How to cope with Drunk Parents

More than 10% of U.S. children ages 17 or younger live with a parent with an alcohol use disorder. Alcoholism can lead to emotional, physical, mental and financial strain on the user as well as their family members. It is especially impactful on children. Often times one of the biggest strains from a parent with alcohol use disorder is neglect of children. Growing up with a drunk parent can have enduring effects on children including impaired learning capacity, increased risk for substance use disorders, increased risk for developing mental health conditions and difficulty maintaining a sense of normalcy.

A young boy confronting his mother as she lays on sofa passed out with a bottle of alcohol in her hand.

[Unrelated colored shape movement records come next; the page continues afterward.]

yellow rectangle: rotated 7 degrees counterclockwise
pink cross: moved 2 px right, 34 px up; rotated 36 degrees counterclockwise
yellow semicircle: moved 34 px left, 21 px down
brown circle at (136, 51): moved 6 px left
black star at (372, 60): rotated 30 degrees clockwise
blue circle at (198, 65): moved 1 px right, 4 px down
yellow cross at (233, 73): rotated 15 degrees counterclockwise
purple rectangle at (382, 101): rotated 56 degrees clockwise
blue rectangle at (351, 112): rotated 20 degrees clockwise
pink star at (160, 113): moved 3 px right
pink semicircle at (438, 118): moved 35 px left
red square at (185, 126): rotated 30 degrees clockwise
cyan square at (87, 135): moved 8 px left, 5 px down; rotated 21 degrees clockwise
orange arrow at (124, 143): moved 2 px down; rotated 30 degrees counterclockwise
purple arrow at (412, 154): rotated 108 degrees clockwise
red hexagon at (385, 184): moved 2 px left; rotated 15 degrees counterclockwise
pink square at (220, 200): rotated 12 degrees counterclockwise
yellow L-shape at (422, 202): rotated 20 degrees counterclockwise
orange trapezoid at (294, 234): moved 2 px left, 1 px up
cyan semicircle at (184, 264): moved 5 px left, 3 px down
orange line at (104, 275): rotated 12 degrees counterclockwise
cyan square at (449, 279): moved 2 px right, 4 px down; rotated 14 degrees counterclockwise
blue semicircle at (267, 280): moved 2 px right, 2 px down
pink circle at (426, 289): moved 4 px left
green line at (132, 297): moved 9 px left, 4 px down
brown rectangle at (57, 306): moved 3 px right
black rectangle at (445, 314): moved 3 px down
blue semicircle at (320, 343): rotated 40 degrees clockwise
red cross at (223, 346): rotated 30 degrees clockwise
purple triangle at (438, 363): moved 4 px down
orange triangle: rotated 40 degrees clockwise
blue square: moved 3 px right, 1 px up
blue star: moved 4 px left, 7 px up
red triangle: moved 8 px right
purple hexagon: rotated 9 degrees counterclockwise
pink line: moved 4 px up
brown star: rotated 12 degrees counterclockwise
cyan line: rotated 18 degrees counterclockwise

Alcoholism can cause a parent to act in ways that are extremely out of character, embarrassing or even humiliating to themselves, their children and their family. It can be extremely difficult for children of alcoholic parents. They end up living in an environment filled with fear and anxiety. They may feel a sense of responsibility or guilt towards their parent’s addiction and think they can do more to help their parents. Having drunk parents or at least one parent with an alcohol use disorder can be disruptive to the entire family, especially the children.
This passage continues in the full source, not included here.